A first attempt at a section explaining reachabilty, weak boxes,

and how to test using them
2012-12-03 10:34:00 -06:00 · 2012-12-03 10:34:00 -06:00 · 280d924349
commit 280d924349
parent 5163d424c3
1 changed files with 106 additions and 0 deletions
--- a/collects/scribblings/guide/performance.scrbl
+++ b/collects/scribblings/guide/performance.scrbl
@ -414,6 +414,112 @@ then the expansion of the @racket[let] form to implement
 automatically converts the closure to pass itself @racket[n] as an
 argument instead.

+@section{Reachability and Garbage Collection}
+
+In general, Racket re-uses the storage for a value when the
+garbage collector can prove that the object is unreachable from
+any other (reachable) value. Reachability is a low-level, 
+abstraction breaking concept (and thus one must understand many
+details of the runtime system's implementation to accurate predicate
+precisely when values are reachable from each other),
+but generally speaking one value is reachable from a second one when 
+there is some operation to recover the original value from the second
+one.
+
+To help programmers understand when an object is no longer reachable and its
+storage can be reused,
+Racket provides @racket[make-weak-box] and @racket[weak-box-value],
+the creator and accessor for a one-record struct that the garbage
+collector treats specially. An object inside a weak box does not count
+as reachable, and so @racket[weak-box-value] might return the object
+inside the box, but it might also return @racket[#f] to indicate
+that the object was otherwise unreachable and garbage collected.
+Note that unless a garbage collection actually occurs, the value will
+remain inside the weak box, even if it is unreachable.
+
+For example, consider this program:
+@racketmod[racket
+           (struct fish (weight color) #:transparent)
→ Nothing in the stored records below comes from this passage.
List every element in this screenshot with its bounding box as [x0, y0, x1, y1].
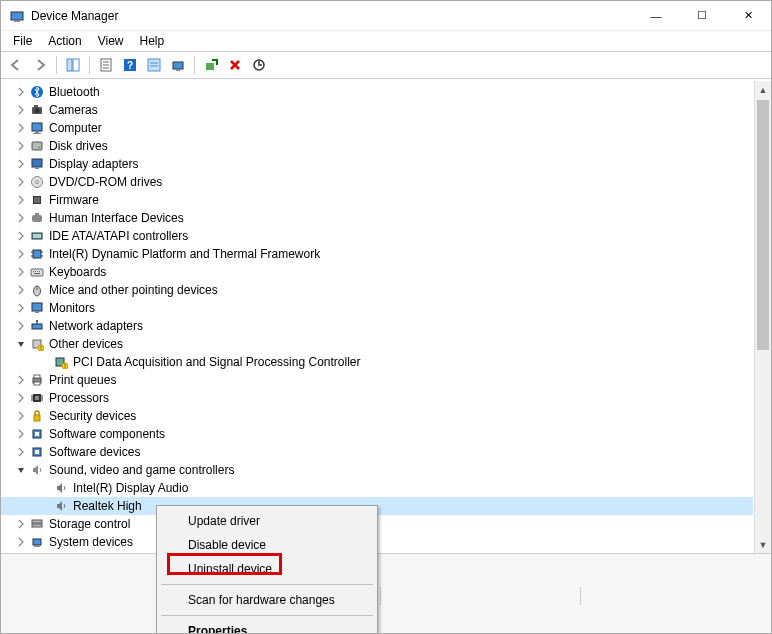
security-icon [29, 408, 45, 424]
scroll-down-button[interactable]: ▼ [755, 536, 771, 553]
back-button[interactable] [5, 54, 27, 76]
toolbar-separator [194, 56, 195, 74]
svg-rect-52 [32, 324, 42, 329]
tree-row[interactable]: DVD/CD-ROM drives [1, 173, 753, 191]
chevron-right-icon[interactable] [13, 105, 29, 115]
svg-rect-34 [32, 233, 42, 239]
update-button[interactable] [167, 54, 189, 76]
tree-item-label: Other devices [49, 337, 123, 351]
svg-rect-32 [32, 215, 42, 222]
chevron-right-icon[interactable] [13, 231, 29, 241]
tree-item-label: Processors [49, 391, 109, 405]
svg-rect-63 [34, 382, 40, 385]
scan-hardware-button[interactable] [248, 54, 270, 76]
tree-row[interactable]: Bluetooth [1, 83, 753, 101]
chevron-right-icon[interactable] [13, 195, 29, 205]
tree-row[interactable]: IDE ATA/ATAPI controllers [1, 227, 753, 245]
context-menu-item[interactable]: Disable device [160, 533, 374, 557]
tree-item-label: Monitors [49, 301, 95, 315]
context-menu-item[interactable]: Update driver [160, 509, 374, 533]
close-button[interactable]: ✕ [725, 1, 771, 30]
toolbar-button[interactable] [143, 54, 165, 76]
svg-rect-33 [35, 213, 39, 216]
chevron-right-icon[interactable] [13, 213, 29, 223]
keyboard-icon [29, 264, 45, 280]
tree-row[interactable]: Network adapters [1, 317, 753, 335]
enable-button[interactable] [200, 54, 222, 76]
properties-button[interactable] [95, 54, 117, 76]
tree-row[interactable]: Software components [1, 425, 753, 443]
svg-rect-14 [176, 69, 180, 71]
tree-row[interactable]: Mice and other pointing devices [1, 281, 753, 299]
chevron-right-icon[interactable] [13, 519, 29, 529]
menu-action[interactable]: Action [40, 32, 89, 50]
scrollbar-thumb[interactable] [757, 100, 769, 350]
tree[interactable]: BluetoothCamerasComputerDisk drivesDispl… [1, 81, 753, 553]
svg-rect-77 [32, 520, 42, 523]
tree-row[interactable]: Security devices [1, 407, 753, 425]
tree-row[interactable]: Intel(R) Display Audio [1, 479, 753, 497]
sound-icon [29, 462, 45, 478]
chevron-right-icon[interactable] [13, 249, 29, 259]
tree-row[interactable]: Processors [1, 389, 753, 407]
chevron-right-icon[interactable] [13, 429, 29, 439]
chevron-right-icon[interactable] [13, 447, 29, 457]
tree-row[interactable]: Monitors [1, 299, 753, 317]
maximize-button[interactable]: ☐ [679, 1, 725, 30]
chevron-right-icon[interactable] [13, 375, 29, 385]
svg-rect-0 [11, 12, 23, 20]
chevron-right-icon[interactable] [13, 267, 29, 277]
svg-rect-72 [34, 415, 40, 421]
scroll-up-button[interactable]: ▲ [755, 81, 771, 98]
show-hide-tree-button[interactable] [62, 54, 84, 76]
tree-row[interactable]: Display adapters [1, 155, 753, 173]
tree-item-label: Intel(R) Display Audio [73, 481, 188, 495]
svg-rect-26 [32, 159, 42, 167]
context-menu-item[interactable]: Properties [160, 619, 374, 634]
storage-icon [29, 516, 45, 532]
software-icon [29, 444, 45, 460]
tree-row[interactable]: Human Interface Devices [1, 209, 753, 227]
tree-row[interactable]: Firmware [1, 191, 753, 209]
uninstall-button[interactable] [224, 54, 246, 76]
forward-button[interactable] [29, 54, 51, 76]
tree-row[interactable]: Cameras [1, 101, 753, 119]
chevron-right-icon[interactable] [13, 321, 29, 331]
tree-row[interactable]: Computer [1, 119, 753, 137]
help-button[interactable]: ? [119, 54, 141, 76]
chevron-right-icon[interactable] [13, 411, 29, 421]
display-icon [29, 156, 45, 172]
svg-rect-45 [37, 271, 38, 272]
tree-item-label: Firmware [49, 193, 99, 207]
tree-row[interactable]: Keyboards [1, 263, 753, 281]
svg-rect-51 [35, 311, 39, 313]
vertical-scrollbar[interactable]: ▲ ▼ [754, 81, 771, 553]
chevron-right-icon[interactable] [13, 393, 29, 403]
chevron-right-icon[interactable] [13, 303, 29, 313]
menu-file[interactable]: File [5, 32, 40, 50]
tree-row[interactable]: Software devices [1, 443, 753, 461]
svg-point-54 [36, 320, 38, 322]
context-menu-item[interactable]: Scan for hardware changes [160, 588, 374, 612]
chevron-right-icon[interactable] [13, 123, 29, 133]
tree-row[interactable]: Sound, video and game controllers [1, 461, 753, 479]
tree-row[interactable]: !PCI Data Acquisition and Signal Process… [1, 353, 753, 371]
chevron-right-icon[interactable] [13, 537, 29, 547]
chevron-down-icon[interactable] [13, 339, 29, 349]
menu-help[interactable]: Help [132, 32, 173, 50]
tree-row[interactable]: Disk drives [1, 137, 753, 155]
tree-row[interactable]: Print queues [1, 371, 753, 389]
tree-row[interactable]: !Other devices [1, 335, 753, 353]
chevron-down-icon[interactable] [13, 465, 29, 475]
tree-item-label: Intel(R) Dynamic Platform and Thermal Fr… [49, 247, 320, 261]
tree-row[interactable]: Intel(R) Dynamic Platform and Thermal Fr… [1, 245, 753, 263]
chevron-right-icon[interactable] [13, 177, 29, 187]
chevron-right-icon[interactable] [13, 159, 29, 169]
menu-view[interactable]: View [90, 32, 132, 50]
minimize-button[interactable]: — [633, 1, 679, 30]
svg-rect-21 [32, 123, 42, 131]
chevron-right-icon[interactable] [13, 87, 29, 97]
chevron-right-icon[interactable] [13, 285, 29, 295]
chevron-right-icon[interactable] [13, 141, 29, 151]
context-menu-item[interactable]: Uninstall device [160, 557, 374, 581]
+           (define f (fish 7 'blue))
+           (define b (make-weak-box f))
+           (printf "b has ~s\n" (weak-box-value b))
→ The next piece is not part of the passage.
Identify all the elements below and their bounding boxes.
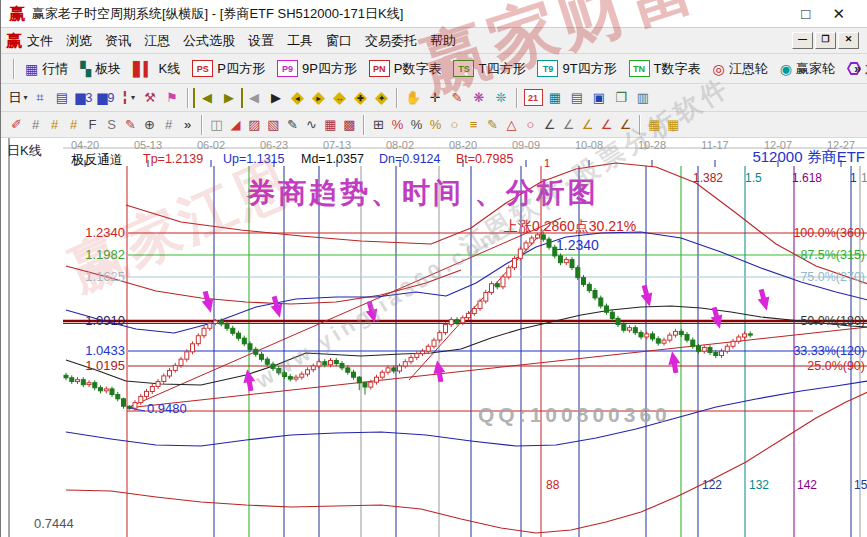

+           (collect-garbage)
+           (printf "b has ~s\n" (weak-box-value b))]
+It will print @litchar{b has #(struct:fish 7 blue)} twice because the
+definition of @racket[f] still holds onto the fish. If the program
+were this, however:
+@racketmod[racket
+           (struct fish (weight color) #:transparent)
+           (define f (fish 7 'blue))
+           (define b (make-weak-box f))
+           (printf "b has ~s\n" (weak-box-value b))
+           (set! f #f)
+           (collect-garbage)
+           (printf "b has ~s\n" (weak-box-value b))]
+the second printout will be @litchar{b has #f} because
+no reference to the fish exists (other than the one in the box).
+
+As a first approximation, all values in Racket must be allocated and will
+demonstrate behavior similar to the fish above. 
+There are a number of exceptions, however:
+@itemlist[@item{Small integers (recognizable with @racket[fixnum?]) are
+                always available without explicit
+                allocation. From the perspective of the garbage collector
+                and weak boxes, their storage is never reclaimed. (Due to
+                clever representation techniques, however, their storage
+                does not count towards the space that Racket uses.
+                That is, they are effectively free.)}
+         @item{Procedures where
+               the compiler can see all of their call sites may never be
+               allocated at all (as discussed above). 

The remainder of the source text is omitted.